* Source information *
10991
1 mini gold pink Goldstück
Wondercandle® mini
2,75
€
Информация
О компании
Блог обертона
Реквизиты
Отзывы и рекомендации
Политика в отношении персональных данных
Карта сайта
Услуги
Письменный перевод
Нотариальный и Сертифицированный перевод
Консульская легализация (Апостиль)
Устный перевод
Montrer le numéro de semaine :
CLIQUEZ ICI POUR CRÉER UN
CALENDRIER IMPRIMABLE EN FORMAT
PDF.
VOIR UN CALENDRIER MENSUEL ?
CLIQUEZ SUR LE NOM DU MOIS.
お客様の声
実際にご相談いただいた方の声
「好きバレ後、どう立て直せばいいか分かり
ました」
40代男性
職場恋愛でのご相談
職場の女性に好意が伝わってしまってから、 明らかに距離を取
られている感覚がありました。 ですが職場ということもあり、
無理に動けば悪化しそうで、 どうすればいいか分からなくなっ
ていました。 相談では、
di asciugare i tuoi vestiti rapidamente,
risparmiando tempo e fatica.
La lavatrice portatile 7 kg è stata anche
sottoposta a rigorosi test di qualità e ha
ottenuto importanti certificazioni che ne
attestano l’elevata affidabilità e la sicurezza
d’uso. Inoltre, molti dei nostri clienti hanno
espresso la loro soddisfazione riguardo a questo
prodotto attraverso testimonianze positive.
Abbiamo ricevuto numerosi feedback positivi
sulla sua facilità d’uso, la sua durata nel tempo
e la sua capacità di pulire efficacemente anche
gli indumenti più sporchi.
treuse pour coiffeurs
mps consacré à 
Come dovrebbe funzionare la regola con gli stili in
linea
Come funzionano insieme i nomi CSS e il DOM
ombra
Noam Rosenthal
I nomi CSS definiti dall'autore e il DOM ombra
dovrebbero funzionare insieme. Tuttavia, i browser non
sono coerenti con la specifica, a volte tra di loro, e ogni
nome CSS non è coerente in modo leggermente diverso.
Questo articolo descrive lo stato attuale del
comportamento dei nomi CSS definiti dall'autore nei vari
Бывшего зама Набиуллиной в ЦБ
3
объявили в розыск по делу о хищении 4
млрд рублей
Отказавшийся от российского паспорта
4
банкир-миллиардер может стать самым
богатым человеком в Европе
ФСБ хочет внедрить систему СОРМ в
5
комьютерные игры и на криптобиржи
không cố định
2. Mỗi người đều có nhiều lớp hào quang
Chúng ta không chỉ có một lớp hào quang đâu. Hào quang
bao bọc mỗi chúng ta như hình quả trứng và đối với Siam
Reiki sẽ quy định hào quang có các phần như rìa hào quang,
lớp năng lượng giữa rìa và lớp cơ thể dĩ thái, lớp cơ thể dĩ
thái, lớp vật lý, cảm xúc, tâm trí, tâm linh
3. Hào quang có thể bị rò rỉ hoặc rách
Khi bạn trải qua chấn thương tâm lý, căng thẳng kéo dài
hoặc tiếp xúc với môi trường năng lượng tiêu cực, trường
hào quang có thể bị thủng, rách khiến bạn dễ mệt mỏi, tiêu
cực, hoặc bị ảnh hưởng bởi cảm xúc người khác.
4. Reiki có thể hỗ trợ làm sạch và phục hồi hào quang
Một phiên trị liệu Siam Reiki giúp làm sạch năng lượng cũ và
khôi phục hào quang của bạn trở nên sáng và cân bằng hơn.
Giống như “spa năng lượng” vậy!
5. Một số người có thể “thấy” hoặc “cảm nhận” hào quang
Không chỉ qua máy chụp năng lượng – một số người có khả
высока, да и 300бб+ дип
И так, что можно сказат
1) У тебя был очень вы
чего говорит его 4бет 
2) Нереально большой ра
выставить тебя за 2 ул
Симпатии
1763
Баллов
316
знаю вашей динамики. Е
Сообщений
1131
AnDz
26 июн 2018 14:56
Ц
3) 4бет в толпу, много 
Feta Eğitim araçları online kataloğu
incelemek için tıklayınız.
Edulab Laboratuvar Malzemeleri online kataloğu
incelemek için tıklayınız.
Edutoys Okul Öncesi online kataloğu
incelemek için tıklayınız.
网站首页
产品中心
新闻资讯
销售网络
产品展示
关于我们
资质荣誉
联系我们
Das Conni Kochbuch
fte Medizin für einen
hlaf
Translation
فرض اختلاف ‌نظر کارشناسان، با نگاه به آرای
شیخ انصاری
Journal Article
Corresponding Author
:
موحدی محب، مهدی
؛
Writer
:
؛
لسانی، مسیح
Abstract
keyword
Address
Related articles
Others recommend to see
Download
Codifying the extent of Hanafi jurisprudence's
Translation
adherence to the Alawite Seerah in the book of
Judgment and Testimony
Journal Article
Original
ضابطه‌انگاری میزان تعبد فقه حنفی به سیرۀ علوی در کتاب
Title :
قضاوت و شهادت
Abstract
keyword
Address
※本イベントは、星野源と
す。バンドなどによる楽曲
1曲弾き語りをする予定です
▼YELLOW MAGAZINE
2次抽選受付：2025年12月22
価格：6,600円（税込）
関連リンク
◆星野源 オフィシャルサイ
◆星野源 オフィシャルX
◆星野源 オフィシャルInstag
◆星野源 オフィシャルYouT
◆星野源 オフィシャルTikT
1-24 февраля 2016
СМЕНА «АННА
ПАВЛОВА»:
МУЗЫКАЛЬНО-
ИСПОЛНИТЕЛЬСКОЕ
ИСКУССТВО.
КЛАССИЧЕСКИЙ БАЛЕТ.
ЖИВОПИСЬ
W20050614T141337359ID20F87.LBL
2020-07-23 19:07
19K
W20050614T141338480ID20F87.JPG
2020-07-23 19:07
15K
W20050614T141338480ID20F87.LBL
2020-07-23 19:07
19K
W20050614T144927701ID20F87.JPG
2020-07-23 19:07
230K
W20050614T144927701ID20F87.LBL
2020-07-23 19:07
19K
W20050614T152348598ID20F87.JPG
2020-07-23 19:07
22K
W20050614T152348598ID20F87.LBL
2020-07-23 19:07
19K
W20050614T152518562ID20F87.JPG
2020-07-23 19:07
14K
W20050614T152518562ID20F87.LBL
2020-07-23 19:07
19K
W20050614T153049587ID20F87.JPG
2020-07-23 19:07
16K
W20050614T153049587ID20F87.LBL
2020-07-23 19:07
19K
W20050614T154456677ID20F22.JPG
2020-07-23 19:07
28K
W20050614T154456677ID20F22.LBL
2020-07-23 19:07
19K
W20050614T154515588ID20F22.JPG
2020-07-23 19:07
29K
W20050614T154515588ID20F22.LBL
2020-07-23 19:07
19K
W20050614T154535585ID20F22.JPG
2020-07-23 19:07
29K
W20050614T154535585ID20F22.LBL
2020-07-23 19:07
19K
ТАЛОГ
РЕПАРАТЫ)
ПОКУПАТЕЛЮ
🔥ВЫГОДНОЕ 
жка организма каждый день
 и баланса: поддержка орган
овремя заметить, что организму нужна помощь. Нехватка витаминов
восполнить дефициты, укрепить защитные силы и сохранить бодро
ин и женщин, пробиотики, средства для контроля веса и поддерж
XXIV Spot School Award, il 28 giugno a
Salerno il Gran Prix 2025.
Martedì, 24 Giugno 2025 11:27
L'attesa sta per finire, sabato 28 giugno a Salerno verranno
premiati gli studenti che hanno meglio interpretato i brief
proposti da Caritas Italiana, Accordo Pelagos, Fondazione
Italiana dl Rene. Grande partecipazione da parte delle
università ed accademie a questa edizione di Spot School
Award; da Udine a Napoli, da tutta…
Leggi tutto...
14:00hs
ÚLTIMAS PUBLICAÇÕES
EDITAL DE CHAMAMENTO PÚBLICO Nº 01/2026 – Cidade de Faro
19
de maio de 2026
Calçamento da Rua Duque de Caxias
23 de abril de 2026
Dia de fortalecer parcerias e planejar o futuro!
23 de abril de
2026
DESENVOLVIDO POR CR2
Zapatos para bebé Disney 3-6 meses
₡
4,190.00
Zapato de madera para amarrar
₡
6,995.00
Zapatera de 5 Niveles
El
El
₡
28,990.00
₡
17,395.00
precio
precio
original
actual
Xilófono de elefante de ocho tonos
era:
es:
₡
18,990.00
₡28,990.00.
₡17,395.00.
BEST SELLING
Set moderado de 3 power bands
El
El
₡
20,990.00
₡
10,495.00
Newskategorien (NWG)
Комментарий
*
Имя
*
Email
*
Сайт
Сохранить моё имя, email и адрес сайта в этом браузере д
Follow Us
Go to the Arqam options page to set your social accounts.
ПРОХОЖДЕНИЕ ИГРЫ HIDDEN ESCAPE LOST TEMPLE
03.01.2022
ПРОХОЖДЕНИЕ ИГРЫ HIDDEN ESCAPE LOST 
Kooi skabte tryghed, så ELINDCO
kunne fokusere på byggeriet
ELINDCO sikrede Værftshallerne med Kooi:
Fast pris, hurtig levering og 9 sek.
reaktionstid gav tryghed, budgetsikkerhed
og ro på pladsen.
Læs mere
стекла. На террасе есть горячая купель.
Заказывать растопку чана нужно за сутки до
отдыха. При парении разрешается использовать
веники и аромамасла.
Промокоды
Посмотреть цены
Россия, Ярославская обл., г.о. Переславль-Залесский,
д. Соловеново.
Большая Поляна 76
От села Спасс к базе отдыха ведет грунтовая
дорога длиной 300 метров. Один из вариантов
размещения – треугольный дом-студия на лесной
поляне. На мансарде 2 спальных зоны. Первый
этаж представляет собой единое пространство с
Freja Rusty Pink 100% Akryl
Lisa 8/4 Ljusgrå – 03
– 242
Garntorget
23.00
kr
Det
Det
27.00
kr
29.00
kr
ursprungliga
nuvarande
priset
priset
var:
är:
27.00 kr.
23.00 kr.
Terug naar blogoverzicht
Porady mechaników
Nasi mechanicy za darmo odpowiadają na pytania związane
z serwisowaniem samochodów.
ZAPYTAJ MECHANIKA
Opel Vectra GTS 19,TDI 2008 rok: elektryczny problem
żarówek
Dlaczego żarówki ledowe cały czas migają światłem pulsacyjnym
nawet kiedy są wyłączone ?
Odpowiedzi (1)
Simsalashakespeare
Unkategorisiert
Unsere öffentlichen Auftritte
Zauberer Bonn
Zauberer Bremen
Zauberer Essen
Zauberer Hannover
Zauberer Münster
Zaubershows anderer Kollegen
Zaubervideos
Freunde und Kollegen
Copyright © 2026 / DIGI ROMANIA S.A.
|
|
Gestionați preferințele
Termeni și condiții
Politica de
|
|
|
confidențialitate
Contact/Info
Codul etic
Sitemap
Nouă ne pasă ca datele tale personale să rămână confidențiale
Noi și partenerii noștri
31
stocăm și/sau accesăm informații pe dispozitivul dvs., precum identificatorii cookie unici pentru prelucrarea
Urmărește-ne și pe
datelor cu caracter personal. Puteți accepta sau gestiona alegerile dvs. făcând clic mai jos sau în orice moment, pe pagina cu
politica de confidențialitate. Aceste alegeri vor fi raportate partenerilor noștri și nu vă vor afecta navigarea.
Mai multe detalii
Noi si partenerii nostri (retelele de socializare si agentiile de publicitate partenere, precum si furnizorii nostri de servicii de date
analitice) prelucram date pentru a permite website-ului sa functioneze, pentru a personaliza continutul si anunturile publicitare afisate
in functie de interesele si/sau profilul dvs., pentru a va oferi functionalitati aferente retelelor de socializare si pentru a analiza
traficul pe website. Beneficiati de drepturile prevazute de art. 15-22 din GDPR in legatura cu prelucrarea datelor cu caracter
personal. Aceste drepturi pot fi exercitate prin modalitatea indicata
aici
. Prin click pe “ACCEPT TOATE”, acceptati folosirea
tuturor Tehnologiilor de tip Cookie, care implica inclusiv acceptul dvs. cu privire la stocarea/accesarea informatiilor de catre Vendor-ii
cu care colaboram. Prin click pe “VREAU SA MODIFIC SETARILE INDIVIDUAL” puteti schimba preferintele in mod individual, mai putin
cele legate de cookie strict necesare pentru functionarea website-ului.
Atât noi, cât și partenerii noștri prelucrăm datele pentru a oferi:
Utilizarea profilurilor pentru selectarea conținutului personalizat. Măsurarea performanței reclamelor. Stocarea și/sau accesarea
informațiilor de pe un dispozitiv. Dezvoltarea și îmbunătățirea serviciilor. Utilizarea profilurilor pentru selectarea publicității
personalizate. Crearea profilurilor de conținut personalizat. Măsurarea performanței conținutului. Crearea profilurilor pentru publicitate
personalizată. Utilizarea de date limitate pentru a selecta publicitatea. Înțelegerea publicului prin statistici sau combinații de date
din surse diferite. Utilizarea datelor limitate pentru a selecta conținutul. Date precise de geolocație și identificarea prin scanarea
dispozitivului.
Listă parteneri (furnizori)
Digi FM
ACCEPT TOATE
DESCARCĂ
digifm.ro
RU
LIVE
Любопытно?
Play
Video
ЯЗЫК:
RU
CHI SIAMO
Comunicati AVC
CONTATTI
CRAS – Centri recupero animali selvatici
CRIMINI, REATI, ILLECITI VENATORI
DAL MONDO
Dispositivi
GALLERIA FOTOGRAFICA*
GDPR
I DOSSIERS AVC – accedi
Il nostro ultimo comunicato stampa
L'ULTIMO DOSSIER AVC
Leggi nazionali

* Goal of the exercise *
From the entries above, return exactly the line containing "attestano l’elevata affidabilità", the line containing "Abbiamo ricevuto numerosi feedback positivi", and all lines between, and nothing else.

* Problem solution *
attestano l’elevata affidabilità e la sicurezza
d’uso. Inoltre, molti dei nostri clienti hanno
espresso la loro soddisfazione riguardo a questo
prodotto attraverso testimonianze positive.
Abbiamo ricevuto numerosi feedback positivi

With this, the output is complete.